(Page images and extracted text)
+++

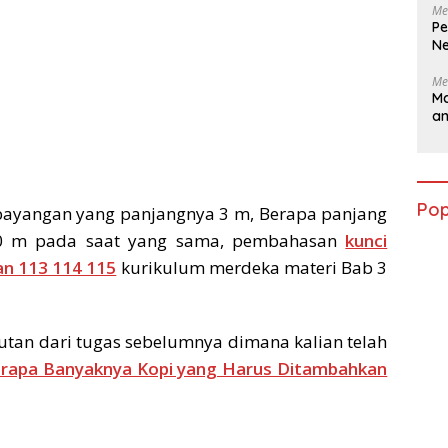
Me
Pe
Ne
Me
Ma
a
Pop
 bayangan yang panjangnya 3 m, Berapa panjang
10 m pada saat yang sama, pembahasan
kunci
n 113 114 115
kurikulum merdeka materi Bab 3
utan dari tugas sebelumnya dimana kalian telah
rapa Banyaknya Kopi yang Harus Ditambahkan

+++

» **PROBLEM**
Take every line from the data that contains the word "yang".

» **OUTPUT FOR THIS TASK**
 bayangan yang panjangnya 3 m, Berapa panjang
10 m pada saat yang sama, pembahasan
rapa Banyaknya Kopi yang Harus Ditambahkan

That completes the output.